While chatting with Assassin’s Creed Origins game director Ashraf Ismail, the talented developer started off our interview worried about the build of the game we’d played, concerned we’d had a lesser experience due to a few bugs in the build. Thankfully we had a near-flawless gameplay session with it, much to his relief. Read on for what he had to say once the nerves settled…

AusGamers: I didn't have any technical problems at all. And yeah, it was great, just largely overwhelming, really, because of the absolute size of everything.

Ashraf Ismail: Yes. Go on. Did you look at the world map?



AusGamers: I had a brief look, but I just got really immersed straight away. Like, I climbed to the highest point that I could just to kind of have a look at the lay of the land. I loved the heat shimmer effect, and [other] things like that were really fantastic.

Ashraf: Should we… I’m going to reveal something here.

AusGamers: Okay.

Ashraf: So we have this thing called ‘Desert Overheat’, which is a system that is meant to... the idea is when you are being consumed by the heat that you see, like, a lot of effects. [So] you start really falling into some kind of haze. We had to tone it down for the demo because that wasn't the purpose of the demo. We left a little bit of it on, which was that shimmer.

When it's on and you're in the middle of the desert and you're lost in the desert, it's fucking awesome.

AusGamers: How big is the desert? The span of the game, really. I mean, I don't need the square kilometer type thing, or whatever.

Ashraf: How big is the desert component? So, we knew when we started the project that we didn't want people to hear Egypt and instantly think desert. The map is huge. It's a very lush and exotic landscape that we have and we wanted to represent Egypt, at the time, properly. So, they're a very lush location. The Nile Delta is incredibly lush. But there are quite a few desert areas. So, yhere's the Great Sand Sea, the White Desert, the Black Desert, the Eastern Mountains -- which is mountains but it's more deserted mountains.

So, there are portions of the map for sure that represent that. And there's actually a purpose and reason to go and explore these areas, [and] because we wanted that the desert experience was super unique to our setting; our context. In terms of its presence, I mean, it's a part of the world. It's really integrated into the world. I'm not sure if I can give it a physical description in terms of size. I'm not 100% sure, honestly speaking. But the wilderness is very important in the game.

So, it's not just desert. I mentioned a bunch of them, but we have the Libyan Plateau, which is a really beautiful part of the world. We have the Faiyum, which is a mix of a massive lake with deserts on each side, but also mountainous regions. There's the Qattara Depression, which is another form of desert. So we tried to really represent Egypt as much as we could. As I said, the world is really vast. It's a country that we built and we tried to really do it justice.



AusGamers: You guys are showing it obviously on [Xbox One X], probably as a means to show off the 4K -- the true 4K value of the visuals. In terms of [Microsoft] building such a strong machine, is the game a seamless open-world or will you have different parts that need to be preloaded or gateways or anything like that?

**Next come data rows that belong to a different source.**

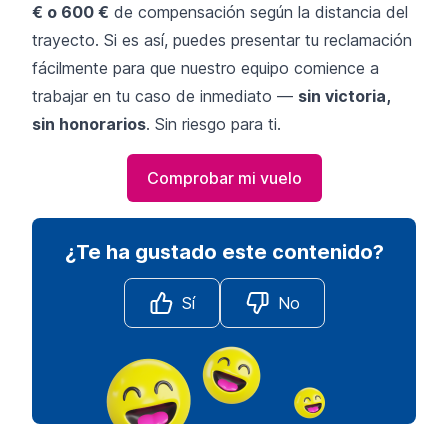
€ o 600 €
de compensación según la distancia del
trayecto. Si es así, puedes presentar tu reclamación
fácilmente para que nuestro equipo comience a
trabajar en tu caso de inmediato —
sin victoria,
sin honorarios
. Sin riesgo para ti.
Comprobar mi vuelo
¿Te ha gustado este contenido?
Sí
No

Ashraf: So yeah. The full Egyptian world, it's completely seamless once you're in the world.

‘Travel wherever you want’. This was something we wanted to improve on even more than… you know, in [Assassin’s Creed] Black Flag, ‘seamless’ wasn't important to us, we wanted you to transition quickly between being on a… well let's not talk about it [for now]. For us here, we wanted to push it even further. And because of the technology advancements we were able to push it. A lot of the tech we built for the game was meant to allow us to enter a city from wherever you came from. There's no loading, it's all seamless. Whether you go underwater, in some deep caverns, to go really deep under a pyramid -- it's all seamless. That was important to us because it makes, if you put the technical aspect aside, it just makes the world feel a lot more credible. You know, every time you have a loading screen it does... there's a moment where you pull out of the experience. So we tried it as best as we can to limit that. I think we've achieved something really great in this world. But yeah, it's fully seamless -- everywhere you go you just get into it.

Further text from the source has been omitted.